▸ **Task prompt**
If a record contains an image, leave the image out and repeat everything else exactly.

▸ **Supplied records**
<<<<

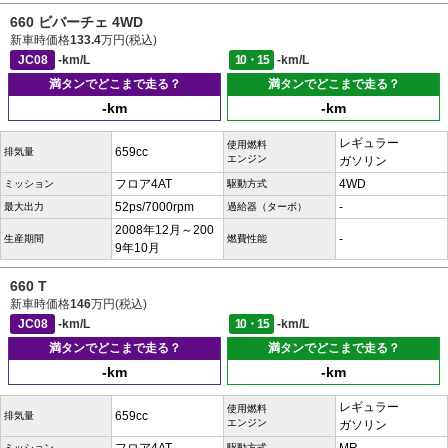
660 ビバーチェ 4WD
新車時価格
133.4
万円(税込)
JC08
-km/L
10・15
-km/L
満タンでどこまで走る？
満タンでどこまで走る？
-km
-km
レギュラー
使用燃料
659cc
排気量
エンジン
ガソリン
フロア4AT
4WD
ミッション
駆動方式
52ps/7000rpm
-
最大出力
過給器（ターボ）
2008年12月～200
-
生産期間
燃費性能
9年10月
660 T
新車時価格
146
万円(税込)
JC08
-km/L
10・15
-km/L
満タンでどこまで走る？
満タンでどこまで走る？
-km
-km
レギュラー
使用燃料
659cc
排気量
エンジン
ガソリン
ミッション
駆動方式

>>>>

▸ **Result**
660 ビバーチェ 4WD
新車時価格
133.4
万円(税込)
JC08
-km/L
10・15
-km/L
満タンでどこまで走る？
満タンでどこまで走る？
-km
-km
レギュラー
使用燃料
659cc
排気量
エンジン
ガソリン
フロア4AT
4WD
ミッション
駆動方式
52ps/7000rpm
-
最大出力
過給器（ターボ）
2008年12月～200
-
生産期間
燃費性能
9年10月
660 T
新車時価格
146
万円(税込)
JC08
-km/L
10・15
-km/L
満タンでどこまで走る？
満タンでどこまで走る？
-km
-km
レギュラー
使用燃料
659cc
排気量
エンジン
ガソリン
ミッション
駆動方式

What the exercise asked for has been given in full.